(Dataset entries)
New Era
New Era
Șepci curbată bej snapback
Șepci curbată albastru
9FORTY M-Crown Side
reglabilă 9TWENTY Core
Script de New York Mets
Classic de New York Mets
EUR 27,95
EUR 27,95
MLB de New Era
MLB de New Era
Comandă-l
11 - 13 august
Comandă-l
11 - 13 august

* Brief *
Print all entries again, exactly.

* Reply *
New Era
New Era
Șepci curbată bej snapback
Șepci curbată albastru
9FORTY M-Crown Side
reglabilă 9TWENTY Core
Script de New York Mets
Classic de New York Mets
EUR 27,95
EUR 27,95
MLB de New Era
MLB de New Era
Comandă-l
11 - 13 august
Comandă-l
11 - 13 august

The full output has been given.